▶ **Information provided**

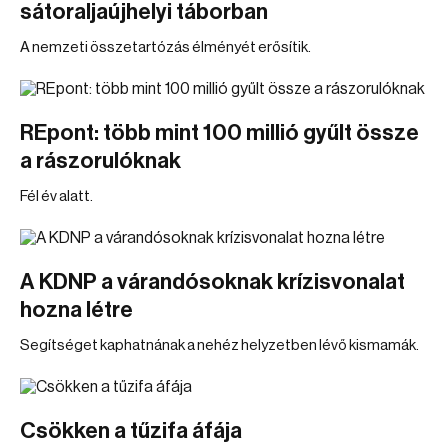
sátoraljaújhelyi táborban
A nemzeti összetartózás élményét erősítik.
REpont: több mint 100 millió gyűlt össze
a rászorulóknak
Fél év alatt.
A KDNP a várandósoknak krízisvonalat
hozna létre
Segítséget kaphatnának a nehéz helyzetben lévő kismamák.
Csökken a tűzifa áfája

▶ **Assigned task**
Starting with the line that contains "A nemzeti összetartózás élményét erősítik.", print every line through the end of the entries above exactly as written, both boundary lines included, and nothing else.

▶ **Exercise result**
A nemzeti összetartózás élményét erősítik.
REpont: több mint 100 millió gyűlt össze
a rászorulóknak
Fél év alatt.
A KDNP a várandósoknak krízisvonalat
hozna létre
Segítséget kaphatnának a nehéz helyzetben lévő kismamák.
Csökken a tűzifa áfája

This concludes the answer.